Penjelasan dari Rudi M Rizki peneliti menarik suatu pandangan bahwa negara yang
personalitasnya terwujud dalam individu-individu bertanggung jawab atas
pelaksanaan hak asasi manusia dalam hal ini pelaksanaan kewajiban internasional
dalam kaitannya dengan hak asasi
manusia, sehingga peneliti mengatakan pelanggaran hak asasi manusia hanya bisa
dibayangkan apabila unsur negara terlibat sekalipun tanggung jawab pidana melekat pada individu.

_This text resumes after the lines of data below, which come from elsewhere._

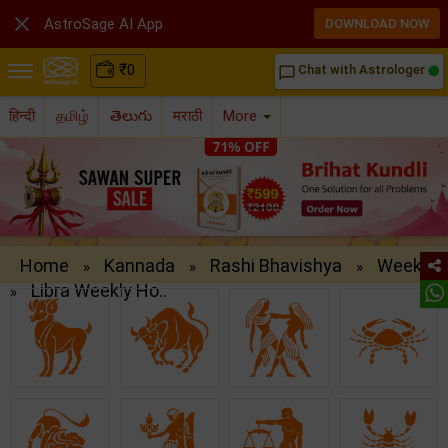

AstroSage AI App
DOWNLOAD NOW
₹
0
Chat with Astrologer
chat_bubble_outline
हिन्दी
தமிழ்
తెలుగు
मराठी
More
Home
Kannada
Rashi Bhavishya
Weekly
»
»
»
Libra Weekly Ho..
»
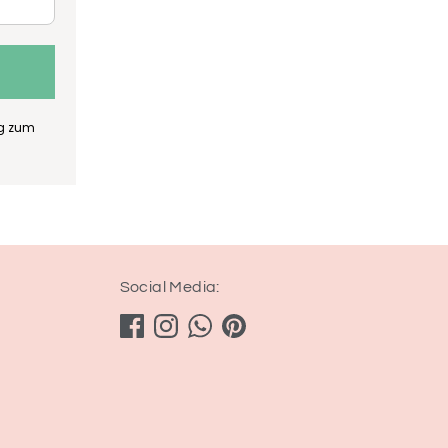
ng zum
Social Media:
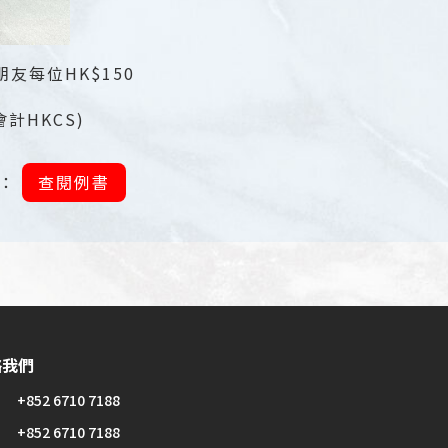
友每位HK$150
不會計HKCS)
：：
查閱例書
絡我們
+852 6710 7188
+852 6710 7188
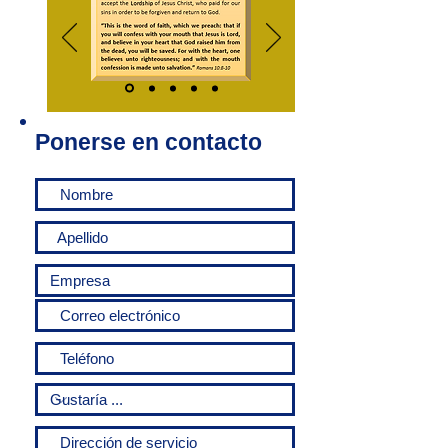
Ponerse en contacto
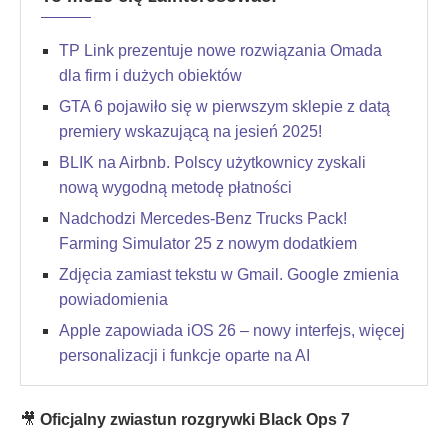
TP Link prezentuje nowe rozwiązania Omada
dla firm i dużych obiektów
GTA 6 pojawiło się w pierwszym sklepie z datą
premiery wskazującą na jesień 2025!
BLIK na Airbnb. Polscy użytkownicy zyskali
nową wygodną metodę płatności
Nadchodzi Mercedes-Benz Trucks Pack!
Farming Simulator 25 z nowym dodatkiem
Zdjęcia zamiast tekstu w Gmail. Google zmienia
powiadomienia
Apple zapowiada iOS 26 – nowy interfejs, więcej
personalizacji i funkcje oparte na AI
🎥
Oficjalny zwiastun rozgrywki Black Ops 7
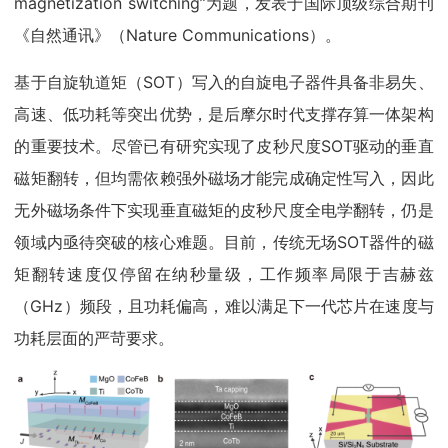
magnetization switching”为题，发表于国际顶级综合期刊
《自然通讯》（Nature Communications）。
基于自旋轨道矩（SOT）写入的自旋电子器件具备非易失、
高速、低功耗等突出优势，是后摩尔时代支撑存算一体架构
的重要技术。尽管已有研究实现了皮秒尺度SOT驱动的垂直
磁矩翻转，但均需依赖强外磁场才能完成确定性写入，因此
无外磁场条件下实现垂直磁矩的皮秒尺度全电学翻转，仍是
领域内亟待突破的核心难题。目前，传统无场SOT器件的磁
矩翻转速度仅停留在纳秒量级，工作频率局限于吉赫兹
（GHz）频段，且功耗偏高，难以满足下一代芯片在速度与
功耗层面的严苛要求。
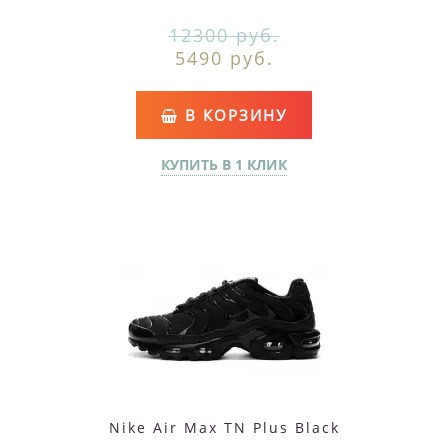
12300 руб.
5490 руб.
В КОРЗИНУ
КУПИТЬ В 1 КЛИК
Nike Air Max TN Plus Black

Pada sisi lain selain dari apa yang telah dikemukakan di atas
perlu diketahui pula bahwa dalam hukum hak asasi manusia dikenal adanya
hak negara untuk membatasi hak asasi
manusia apabila negara dalam keadaan bahaya. Akan tetapi yang harus mendapatkan
perhatian ialah sekalipun negara dalam keadaan bagaimanapun ada hak yang tidak
bisa dibatasi dalam segala keadaan yang pada prinsipnya meliputi adalah hak
untuk hidup, kebebasan dari tindakan penyiksaan, bebas dari tindakan yang tidak
manusiawi dan merendahkan martabat, kebebasan dari perbudakan dan penghambaan,
kebebasan dari undang-undang berlaku surut, serta kebebasan berpikir, berhati
nurani dan beragama.
Artinya itulah hak
asasi manusia yang utama yang tidak boleh hilang dalam diri manusia dan
hak inilah yang selalu dipertahankan
dari diri manusia.
Pada sisi lain dalam kajian penulis terdapat pemahaman
yang salah tertuang dalam UU No 39 tahun
1999 dimana pada pasal 1 ayat 6 dikatakan bahwa:
“Pelanggaran hak
asasi manusia adalah setiap perbuatan seseorang atau kelompok orang termasuk
aparat negara baik disengaja atau kelalaian yang secara melawan hukum
mengurangi, menghalangi, atau membatasi, dan atau mencabut hak asasi manusia seseorang atau kelompok orang
yang dijamin oleh undang-undang ini, dan tidak mendapatkan, atau dikhawatirkan
tidak akan memperoleh penyelesaian hukum yang adil dan benar, berdasarkan
mekanisme hukum yang berlaku.”[19]
Peneliti
menggaris bawahi pengertian pelanggaran
hak asasi manusia yang terdapat dalam UU No 39 tahun 1999 ini berbeda dengan
konsep pelanggaran hak asasi manusia dalam literatur hak asasi manusia, artinya
apabila pelanggaran hukum tersebut dilakukan oleh individu-terhadap individu
sudah semestinya negara mengambil tindakan hukum terhadap individu tersebut,
masalahnya seperti apa yang sudah peneliti kemukakan di atas bahwa apabila
negara diam saja atau aparatur negara sebagai personifikasi negara dan negara
tidak mengambil tindakan hukum maka pada saat itu terjadi pelanggaran hak asasi
manusia.
Konsep
lain yang juga menurut peneliti perlu pengkajian lebih lanjut adalah jurisdiksi
dari Undang-Undang No 26 Tahun 2000 mengenenai Pengadilan HAM, dimana
yurisdiksi dari Pengadilan HAM berdasarkan Undang-Undang No 26 Tahun 2000
meliputi kejahatan terhadap kemanusiaan dan genosida.Dalam
hal ini Undang-Undang No 26 mendorong pemikiran setiap orang kepada setiap
peristiwa yang terjadi adalah pelanggaran hak asasi manusia berat yang terdiri
atas kejahatan terhadap kemanusiaan dan genosida, tanpa memulai dengan suatu
langkah yang sistematik dengan
memungkinkan Pengadilan HAM menjangkau pelanggaran hak asasi manusia
dimana unsur negara dan kekuasaan terlibat, yang mungkin saja tidak termasuk
katagori pelanggaran hak asasi manusia berat, sehingga idealnya konsep yang
tertuang dalam Undang-Undang No 26 Tahun 2000 memulai yurisdiksi Pengadilan HAM
dari pelanggaran hak asasi manusia yang terdapat unsur negara dan kekuasaan,
dimana negara tidak mampu terjangkau oleh hukum (Praktek Impunity oleh Negara), lalu secara sistematik mengatur pelanggaran
hak asasi manusia berat, sehingga undang-undang Pengadilan HAM berisi konsep
yang sistematis mengenai kewenangan Pengadilan HAM.